The intriguing, engaging conclusion to Damages Season 4

Damages Season 4 does manage to tie up all its loose ends - I'm always impressed with how well the producers and writers manage these complex plots with the unusual use of time: all four seasons begin with a dramatic event (in season 4, an apparent ritual beheading by a terrorist group) and then flash back six months or so, and in each episode, give us a few more pieces of the approaching denouement so that we gradually begin to understand the culmination of the plot, even as we're watching the plot unfold - and then all the pieces cohere in the final episode, as, for the first time, we see that final (and initial) dramatic scene in full. In other words, the season begins with its ending and gradually fills in the pieces, keeping you constantly guessing and always engaged.

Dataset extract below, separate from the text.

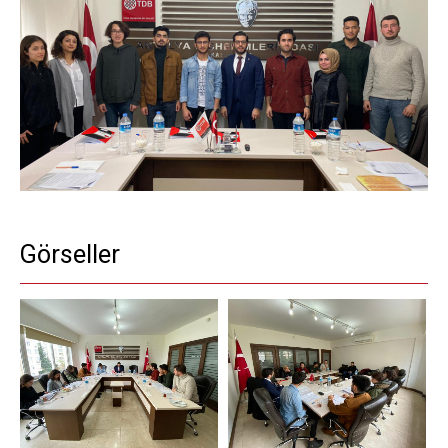
Görseller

I think the plotting of Season 4 was the best and most coherent of any of the seasons - not that the plots are entirely believable, there are always improbabilities and absurdities, but at least they make dramatic sense: Season 1 was probably too complex, I never could figure out who killed whom or why; season 2 relied too much on a sudden surprise appearance of a marginal character; season 3 was a good conclusion but one of the key "clues" from the opening scene turned out to be a red herring - unfair! Season 4 plot involves the CIA and illegal extradition of suspects from Afghanistan for interrogation who knows where - the CIA agent a very strong a intriguing character. So it's a really good series - carried very much by Glenn Close (though I did tire by the end of her clench-jawed mannerisms) and the ever-improving Rose Byrne. A weakness, however, is the very ordinary writing - as if all the writers' attention goes into plot, and much less into dialogue; way too many dead spots and long pauses where supposedly meaning develops but it doesn't always. Examples: Close's final session with her psychiatrist, not even close in drama and revealing content to scenes in The Sopranos, or the final Close-Byrne confrontation, in which Ellen/Byrne ultimately walks off saying nothing more than: Good-bye, Patti (Close). She could have, should have, really let her have it! Anyway, lots of entertainments and very admirable series for its willingness and ability to take big risks with dramatic form and structure.